You can also run RL2 and the Oracle, just replace `varibad` above with the respective string. 
See `main.py` for all options.

The results will by default be saved at `./logs`, 
but you can also pass a flag with an alternative directory using `--results_log_dir /path/to/dir`.

The default configs are in the `config/` folder. 
You can overwrite any default hyperparameters using command line arguments.

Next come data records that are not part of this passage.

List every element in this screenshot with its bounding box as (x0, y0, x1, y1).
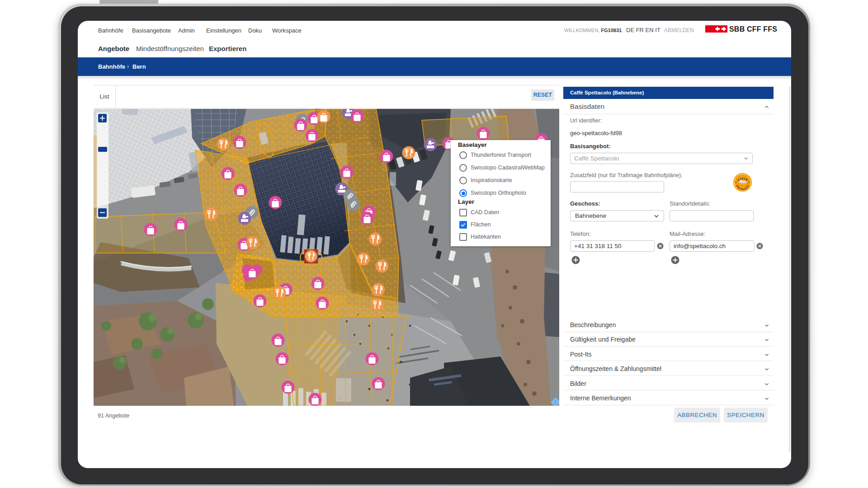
svg-text:SBB CFF FFS: SBB CFF FFS (729, 25, 777, 33)
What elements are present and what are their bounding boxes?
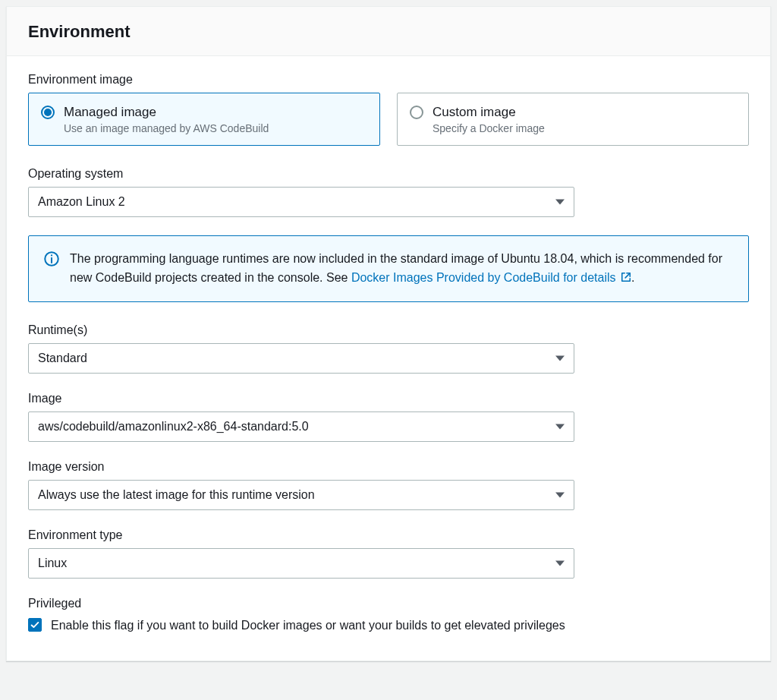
privileged-text: Enable this flag if you want to build Do… (51, 616, 565, 635)
image-version-value: Always use the latest image for this run… (38, 488, 315, 502)
runtime-value: Standard (38, 352, 87, 365)
image-version-group: Image version Always use the latest imag… (28, 460, 749, 510)
managed-image-title: Managed image (64, 104, 269, 121)
environment-type-group: Environment type Linux (28, 528, 749, 579)
docker-images-link[interactable]: Docker Images Provided by CodeBuild for … (351, 271, 631, 284)
panel-body: Environment image Managed image Use an i… (7, 56, 770, 661)
environment-image-label: Environment image (28, 73, 749, 87)
check-icon (30, 620, 40, 630)
privileged-checkbox-row: Enable this flag if you want to build Do… (28, 616, 749, 635)
radio-selected-icon (41, 106, 55, 119)
info-period: . (631, 271, 634, 284)
managed-image-radio[interactable]: Managed image Use an image managed by AW… (28, 93, 380, 146)
caret-down-icon (555, 424, 565, 429)
environment-panel: Environment Environment image Managed im… (6, 6, 771, 661)
info-text: The programming language runtimes are no… (70, 250, 731, 288)
operating-system-group: Operating system Amazon Linux 2 (28, 167, 749, 217)
environment-image-radios: Managed image Use an image managed by AW… (28, 93, 749, 146)
privileged-label: Privileged (28, 597, 749, 610)
runtime-select[interactable]: Standard (28, 343, 574, 374)
privileged-checkbox[interactable] (28, 618, 42, 632)
image-label: Image (28, 392, 749, 405)
svg-point-2 (51, 254, 52, 256)
operating-system-select[interactable]: Amazon Linux 2 (28, 187, 574, 217)
info-icon (44, 251, 59, 266)
image-value: aws/codebuild/amazonlinux2-x86_64-standa… (38, 420, 309, 434)
caret-down-icon (555, 355, 565, 361)
panel-title: Environment (28, 22, 749, 42)
caret-down-icon (555, 200, 565, 205)
image-version-label: Image version (28, 460, 749, 474)
operating-system-value: Amazon Linux 2 (38, 195, 125, 209)
environment-type-select[interactable]: Linux (28, 548, 574, 579)
environment-image-group: Environment image Managed image Use an i… (28, 73, 749, 146)
runtime-label: Runtime(s) (28, 323, 749, 337)
custom-image-desc: Specify a Docker image (433, 122, 545, 134)
custom-image-title: Custom image (433, 104, 545, 121)
external-link-icon (621, 270, 631, 280)
environment-type-label: Environment type (28, 528, 749, 542)
runtime-group: Runtime(s) Standard (28, 323, 749, 374)
radio-unselected-icon (410, 106, 423, 119)
panel-header: Environment (7, 7, 770, 56)
caret-down-icon (555, 492, 565, 497)
info-alert: The programming language runtimes are no… (28, 235, 749, 302)
caret-down-icon (555, 560, 565, 566)
environment-type-value: Linux (38, 557, 67, 570)
image-select[interactable]: aws/codebuild/amazonlinux2-x86_64-standa… (28, 411, 574, 442)
image-version-select[interactable]: Always use the latest image for this run… (28, 480, 574, 510)
image-group: Image aws/codebuild/amazonlinux2-x86_64-… (28, 392, 749, 442)
operating-system-label: Operating system (28, 167, 749, 181)
privileged-group: Privileged Enable this flag if you want … (28, 597, 749, 635)
managed-image-desc: Use an image managed by AWS CodeBuild (64, 122, 269, 134)
custom-image-radio[interactable]: Custom image Specify a Docker image (397, 93, 749, 146)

Results will be written to tensorboard event files, 
and some visualisations will be printed every now and then.

### Configs

Some comments on the flags in the config files:
- You can choose what type of decoder you by setting the respective flags to true: 
`--decode_reward True` and/or `--decode_state True`.
- You can also choose a task decoder (`--decode_task True`), which was proposed by 
[Humplik et al. (2019)](https://arxiv.org/abs/1905.06424). 
This method uses privileged information during meta-training (e.g., the task description or ID)
to learn the posterior distribution in a supervised way. 
(Note that our implementation is based on the variBAD architecture, 
so differs slightly from theirs.)
- The size of the latent dimension can be changed using `--latent_dim`.
- In our experience, the performance of PPO depends a lot on 
the number of minibatches (`--ppo_num_minibatch`),
the number of epochs (`ppo_num_epochs`),
and the batchsize (change with `--policy_num_steps` and/or `--num_processes`).
Another important parameter is the weight of the kl term (`--kl_weight`) in the ELBO.

### Results 

The MuJoCo results (smoothened learning curves) and a script to plot them 
can be found [here](https://www.dropbox.com/sh/1bi7er3j67ylrkb/AADmgWwi4kbTwVNev3NQP_11a).
### Comments

- When the flag `disable_metalearner` is activated, the file `learner.py` will be used instead of `metalearner.py`. 
This is a stripped down version without encoder, decoder, stochastic latent variables, etc. 
It can be used to train (belief) oracles or policies that are good on average.
- Currently, the VAE never looks at the starting state, but the prior is independent
of where the agent starts. It was easier to implement like this. 
Since actions/rewards aren't available at the first time step, 
another option would be to just fill them with zeros.
- I added an example environment with empty methods in `environments/example_env.py`,
if you want to know what an environment should do.